**Data supplied**
----

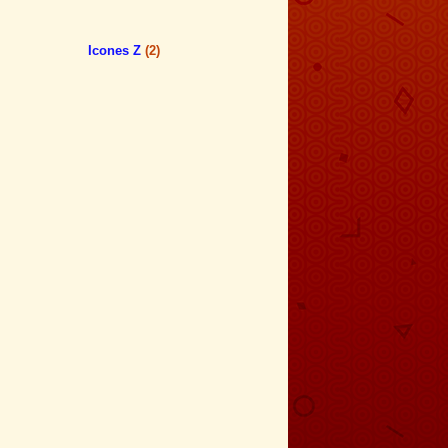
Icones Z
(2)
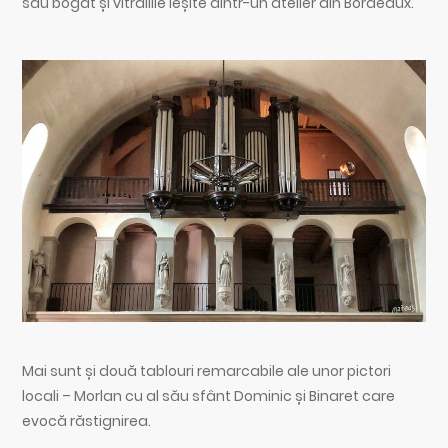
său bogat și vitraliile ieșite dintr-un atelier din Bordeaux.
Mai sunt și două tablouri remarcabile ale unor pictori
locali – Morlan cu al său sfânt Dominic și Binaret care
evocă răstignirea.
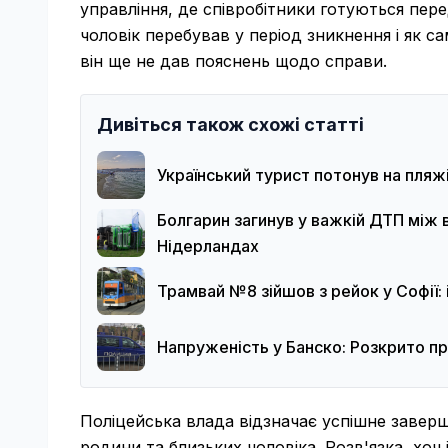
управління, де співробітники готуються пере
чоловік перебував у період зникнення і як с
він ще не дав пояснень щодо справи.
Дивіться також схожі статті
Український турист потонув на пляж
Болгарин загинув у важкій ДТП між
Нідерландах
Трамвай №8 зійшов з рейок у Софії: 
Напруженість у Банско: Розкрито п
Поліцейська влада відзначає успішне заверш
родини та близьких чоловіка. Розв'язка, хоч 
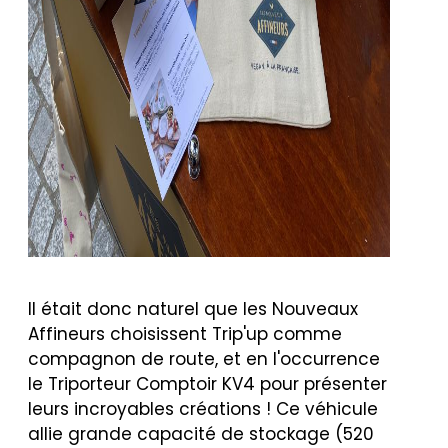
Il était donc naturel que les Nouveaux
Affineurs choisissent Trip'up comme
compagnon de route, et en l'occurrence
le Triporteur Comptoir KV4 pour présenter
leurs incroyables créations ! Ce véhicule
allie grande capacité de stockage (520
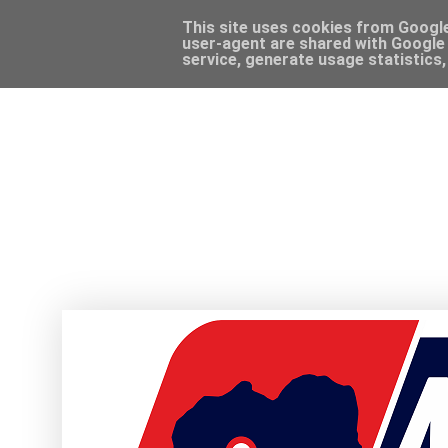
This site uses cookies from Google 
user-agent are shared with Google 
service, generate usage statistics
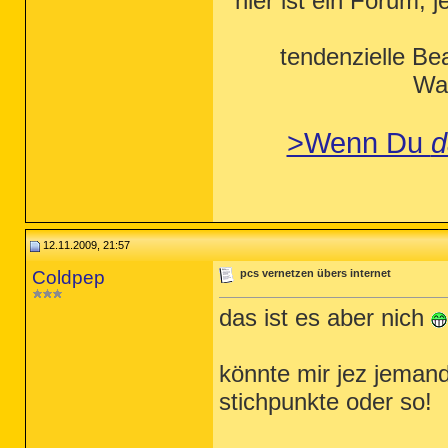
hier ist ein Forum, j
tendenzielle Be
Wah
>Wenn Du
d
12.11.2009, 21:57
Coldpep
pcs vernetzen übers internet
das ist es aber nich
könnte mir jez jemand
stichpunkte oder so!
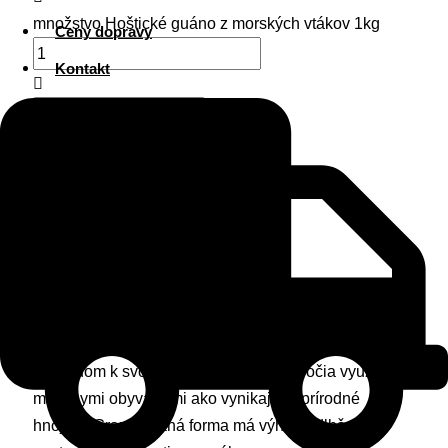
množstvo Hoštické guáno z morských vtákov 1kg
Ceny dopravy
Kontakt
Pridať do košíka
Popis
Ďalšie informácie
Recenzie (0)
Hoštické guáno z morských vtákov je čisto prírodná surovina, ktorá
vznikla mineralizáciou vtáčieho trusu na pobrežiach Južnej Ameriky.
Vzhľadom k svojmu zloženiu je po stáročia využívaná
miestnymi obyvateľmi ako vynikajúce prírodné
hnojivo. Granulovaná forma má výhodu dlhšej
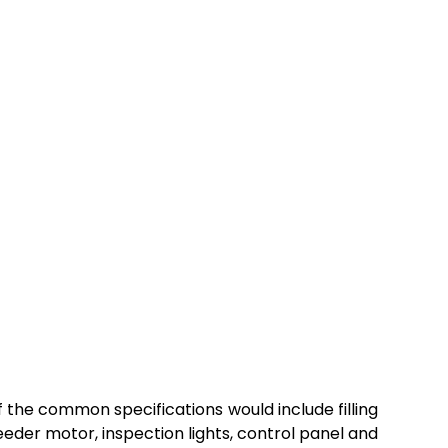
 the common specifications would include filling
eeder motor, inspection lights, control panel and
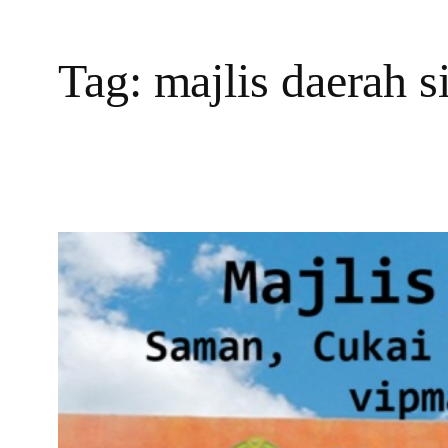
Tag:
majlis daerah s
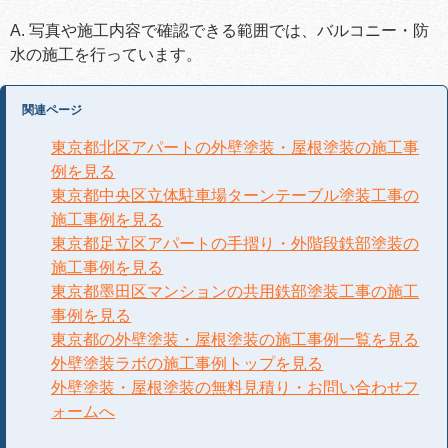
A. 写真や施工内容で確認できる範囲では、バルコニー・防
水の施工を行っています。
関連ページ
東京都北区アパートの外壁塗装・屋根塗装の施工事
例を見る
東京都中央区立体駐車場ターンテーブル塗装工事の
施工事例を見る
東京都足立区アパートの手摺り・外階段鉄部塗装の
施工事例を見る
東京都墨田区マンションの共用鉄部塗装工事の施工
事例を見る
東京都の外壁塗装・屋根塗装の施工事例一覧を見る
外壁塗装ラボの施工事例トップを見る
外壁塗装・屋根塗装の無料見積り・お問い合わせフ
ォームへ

----

**Work instructions**
Reprint exactly, and only, the lines running from the one containing "東京都墨田区マンションの共用鉄部塗装工事の施工" through the last line of the listing above.

**Exercise answer**
東京都墨田区マンションの共用鉄部塗装工事の施工
事例を見る
東京都の外壁塗装・屋根塗装の施工事例一覧を見る
外壁塗装ラボの施工事例トップを見る
外壁塗装・屋根塗装の無料見積り・お問い合わせフ
ォームへ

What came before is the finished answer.